800 dude wrote:
The mistake is putting every run that isn't a "workout" into the same LSD/maintenance bucket. There's room in a training schedule for a range of paces slower than MP.
If you're going 3 minutes/mile slower than MP, that's not "maintaining" anything. That's basically a recovery run.
.... Recovery running could be 90 seconds slower than MP, if it's not too long.
If you want to get an aerobic stimulus from your non-workout days, you should be running much faster than your recovery pace. Within around 40 seconds/mile of your MP. That's the very outer edge of when blood lactate levels will creep above baseline and muscle oxygen will start to dip (actually if you're in true PR marathon shape, you'd have to go faster still, but if you're in the middle of training and a ways from your goal race, 40 seconds is fine).

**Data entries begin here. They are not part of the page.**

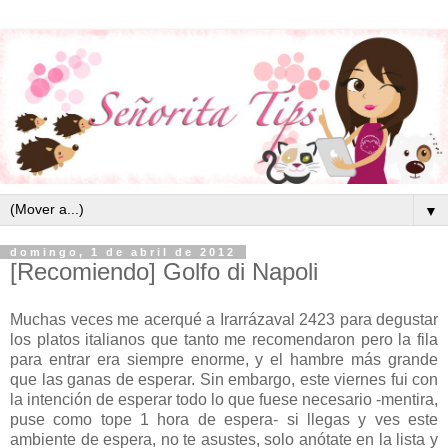
▼
domingo, 1 de abril de 2012
[Recomiendo] Golfo di Napoli
Muchas veces me acerqué a Irarrázaval 2423 para degustar
los platos italianos que tanto me recomendaron pero la fila
para entrar era siempre enorme, y el hambre más grande
que las ganas de esperar. Sin embargo, este viernes fui con
la intención de esperar todo lo que fuese necesario -mentira,
puse como tope 1 hora de espera- si llegas y ves este
ambiente de espera, no te asustes, solo anótate en la lista y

I cut and pasted sections of this post because I liked the points it made about the different benefits from different paces.
I do think that there is a cost-balance equation associated with easy run pace - one that generates different answers for different runners. A more aggressive pace gives an aerobic stimulus, but at the cost of fatigue and interference with recovery. I personally run my non-workout days very slowly - usually around 9:00-9:30 pace (MP is 6:47). That's because I've learned that if I run my easy days faster than that, I gradually dig a hole.
OTOH, I'm sure there are runners who recover better than me who would be leaving something on the table if they ran their easy days as slow as I did. And there's also runners who would get stale if they ran that slow - Greg McMillan has a good article on this -
https://www.mcmillanrunning.com/are-you-a-fast-trainer-or-slow-trainer/However, I do think that those who run faster on their easy days would benefit from some self-examination - are you running that fast because you've experimented with different paces, and found that your training benefits the most from that pace? Or are you running that fast because of confidence issues/insecurity?
If the latter, then you need to fix that - both because your training might benefit from a different non-workout pace and because developing confidence and security in your choice of effort/pace is a skill that carries over to racing, especially the marathon.